Assignment » Restate the data below word for word, omitting pictures.

Collected data

* * *

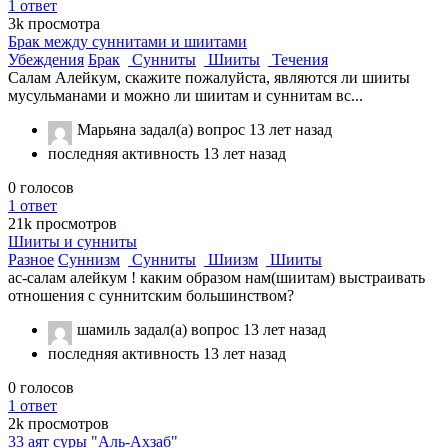
1
ответ
3k
просмотра
Брак между суннитами и шиитами
Убеждения
Брак
Сунниты
Шииты
Течения
Салам Алейкум, скажите пожалуйста, являются ли шииты
мусульманами и можно ли шиитам и суннитам вс...
Марьяна
задал(а) вопрос
13 лет назад
последняя активность 13 лет назад
0
голосов
1
ответ
21k
просмотров
Шииты и сунниты
Разное
Суннизм
Сунниты
Шиизм
Шииты
ас-салам алейкум ! каким образом нам(шиитам) выстраивать
отношения с суннитским большинством?
шамиль
задал(а) вопрос
13 лет назад
последняя активность 13 лет назад
0
голосов
1
ответ
2k
просмотров
33 аят суры "Аль-Ахзаб"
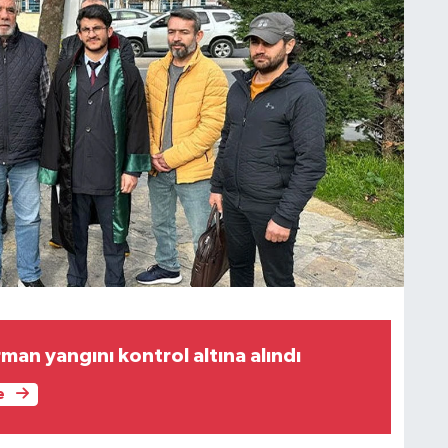
an yangını kontrol altına alındı
e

* * *

Solution »
1
ответ
3k
просмотра
Брак между суннитами и шиитами
Убеждения
Брак
Сунниты
Шииты
Течения
Салам Алейкум, скажите пожалуйста, являются ли шииты
мусульманами и можно ли шиитам и суннитам вс...
Марьяна
задал(а) вопрос
13 лет назад
последняя активность 13 лет назад
0
голосов
1
ответ
21k
просмотров
Шииты и сунниты
Разное
Суннизм
Сунниты
Шиизм
Шииты
ас-салам алейкум ! каким образом нам(шиитам) выстраивать
отношения с суннитским большинством?
шамиль
задал(а) вопрос
13 лет назад
последняя активность 13 лет назад
0
голосов
1
ответ
2k
просмотров
33 аят суры "Аль-Ахзаб"
an yangını kontrol altına alındı
e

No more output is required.